Телецкому было больше по нраву выступать в активной роли, и Звонов охотно, без всякого стыда или чувства уязвлённого достоинства, с этим соглашался. Но так же, как и в жизни, в постели он вовсе не был кроток и безропотен. Он был сам огонь, само кипение. Он был грубоват и резок, в порыве он мог кусаться, лягаться и царапаться — конечно, лишь так, с ослепительным крокодильим оскалом, в пол силы, в виде игры. Телецкий полагал, что сам физически сильнее его, хотя бы по причине большей массы, но всё-таки каждый раз приходилось повозиться.
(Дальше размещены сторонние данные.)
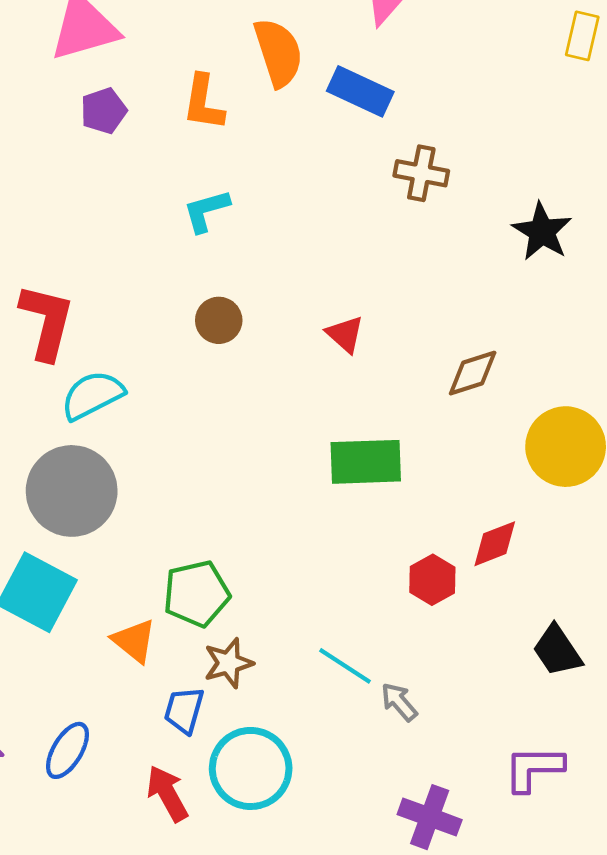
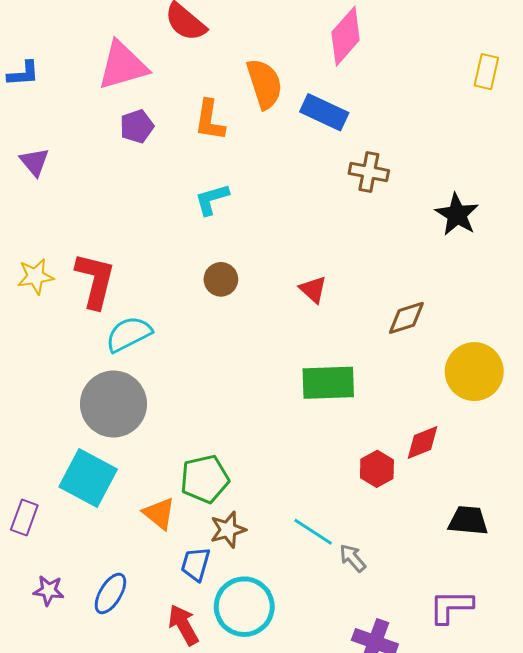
black trapezoid: (557, 651) -> (468, 521), turned 129

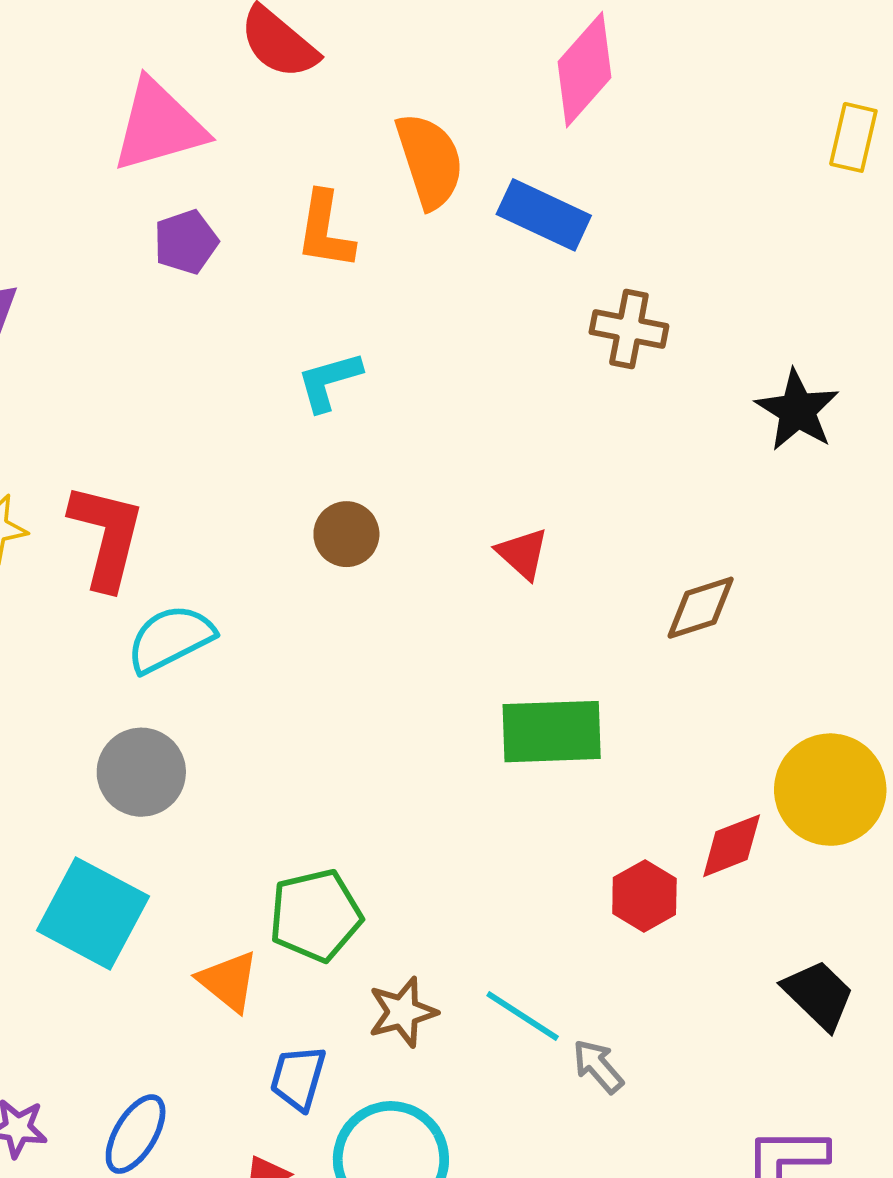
yellow circle: (474, 372) -> (830, 790), moved
gray circle: (113, 404) -> (141, 772), size x0.7
black trapezoid: (468, 521) -> (819, 995), turned 39
brown star: (228, 530) -> (403, 1012), moved

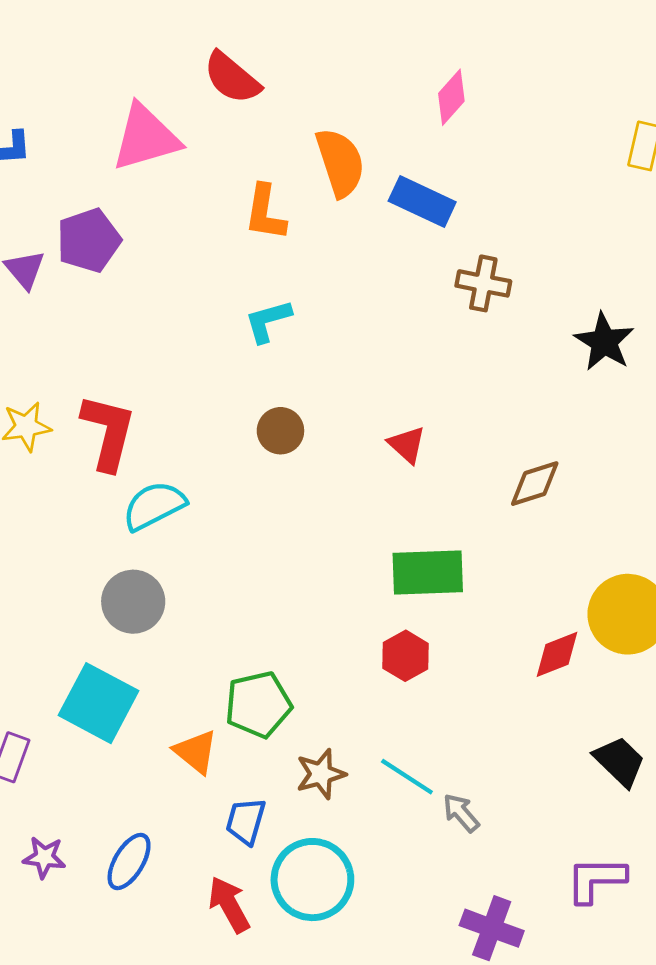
pink diamond: (584, 70) -> (451, 97), size x0.7
purple pentagon: (186, 242) -> (89, 240), moved, size x1.4
red hexagon: (644, 896) -> (406, 656), moved

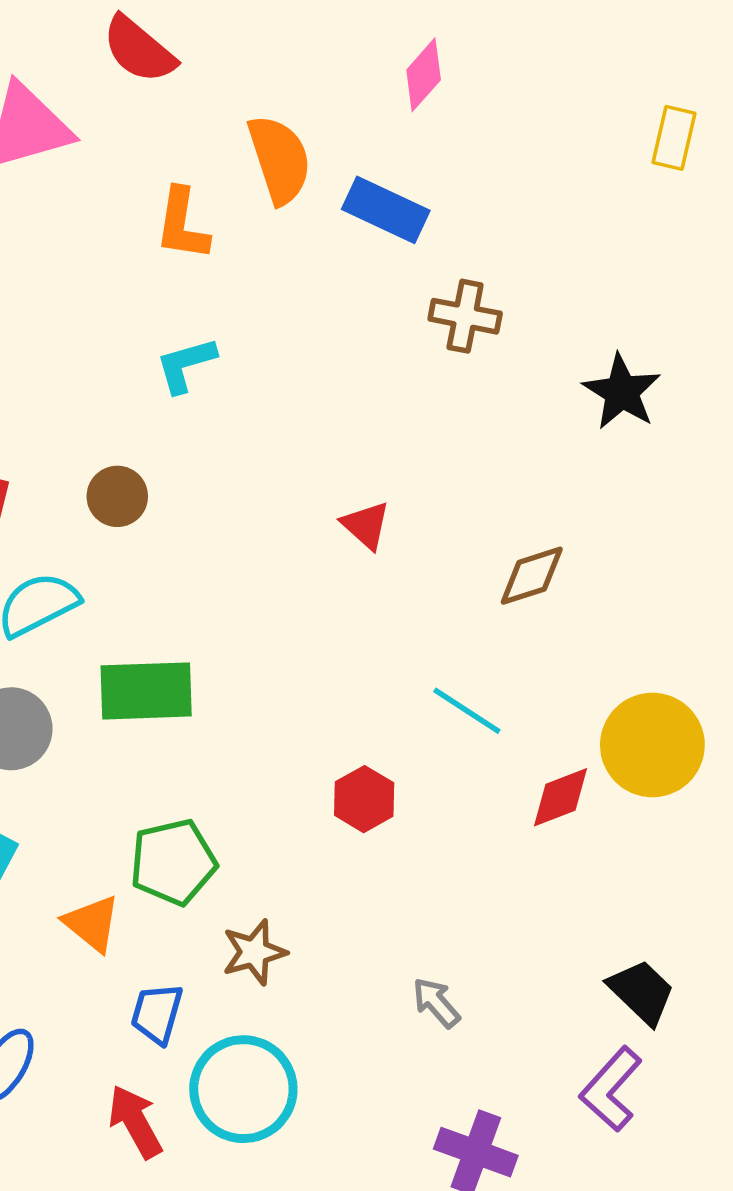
brown circle: (280, 431) -> (117, 496), moved
green rectangle: (428, 572) -> (146, 691), moved
black trapezoid: (620, 761) -> (642, 992), moved
cyan line: (407, 777) -> (467, 711), moved
purple L-shape: (596, 880) -> (611, 1089), turned -48

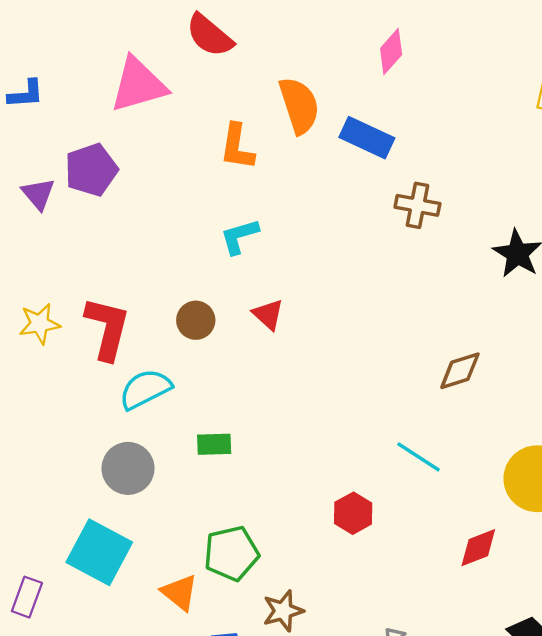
red triangle: (366, 525) -> (268, 314), moved
green rectangle: (146, 691) -> (214, 444), size x0.6
red diamond: (561, 797) -> (478, 548), moved

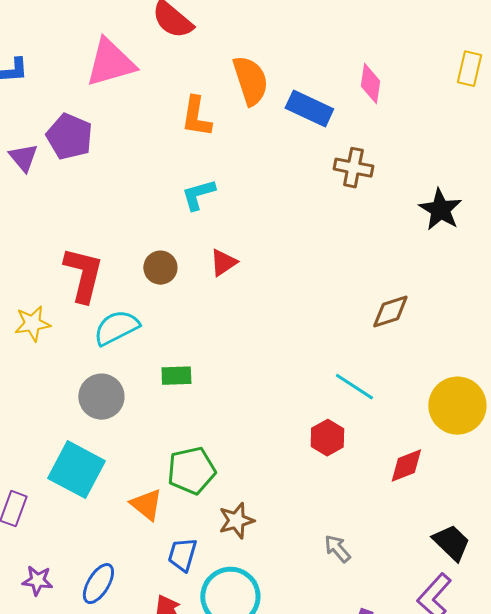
pink diamond: (391, 51) -> (370, 84), moved, turned -33
purple pentagon: (91, 170) -> (69, 137), turned -30
red triangle: (268, 314) -> (223, 263), turned 44
yellow star: (40, 324) -> (32, 324), moved
red hexagon: (353, 513) -> (327, 438), moved

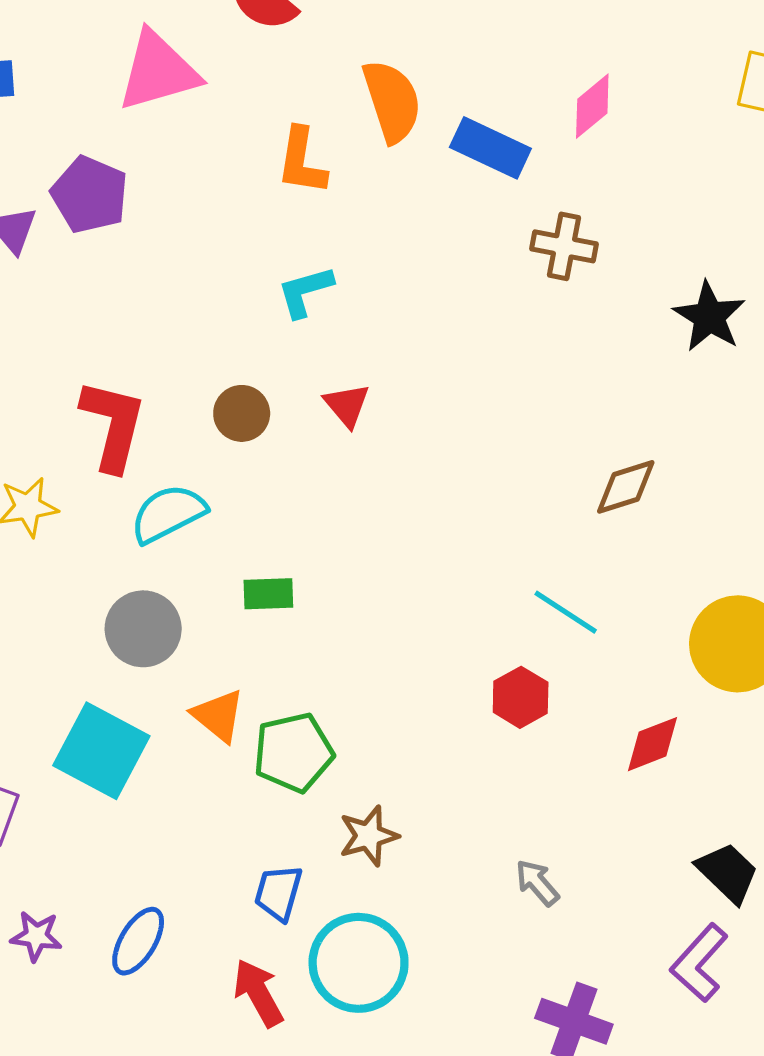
pink diamond: (370, 84) -> (592, 106), turned 42
red triangle: (223, 263) -> (347, 405), turned -36
orange triangle: (146, 505) -> (218, 716), moved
Хоть и доставалось иногда, и пятнили порой нежную кожу синяки и кровоподтёки, но игра была занятная.
При своей грубости Звонов был поразительно восприимчив и на каждое движение чуток прямо как барышня. Всё у него вызывало яростный отклик вплоть до слёз и закатанных глаз. Он без стеснения стонал, такие выводил рулады пополам с вдохновенными ругательствами, что сомневаться в остроте его удовольствия не приходилось. Это Телецкому льстило. Ему нравилась живость и раскованность Звонова, его бесстыдство, щедрость, недюжее старание и его многочисленные умения, с ним можно было не рассчитывать силу, не беречь, нарочно делать побольнее и пожёстче, потому что и это Звонову нравилось. Прямо львёнок и есть, лёвушка — большой, сильный, но нараспах раскрытый и трепетный.
Хорошо с ним было поваляться, но всё ж таки Звонов был невыносим. Сплошное противоречие. Телецкий твёрдо понимал, что следует разорвать эту нелепую, вредоносную и даже несколько для него унизительную связь. Также он понимал, что следует смириться, принять невозвратимую потерю и поставить крест на погибшей России. Уехать туда, куда уже подался кое-кто из предприимчивой родни — в Париж, в Берлин, ну или хотя бы в Константинополь. Связи были всюду. Но Телецкий медлил и с тем, и с другим. Всё ему нашёптывал какой-то бес, что прежде, чем от Звонова избавиться, нужно взять от него побольше, ведь где ещё в этом сошедшем с ума, перевернувшемся и осквернённом мире найдётся хоть капля чистой ласки? Надо полагать, найдётся. Где-нибудь в Париже или Берлине — и не капля, а хоть залейся. Да вот только это будет совсем не то.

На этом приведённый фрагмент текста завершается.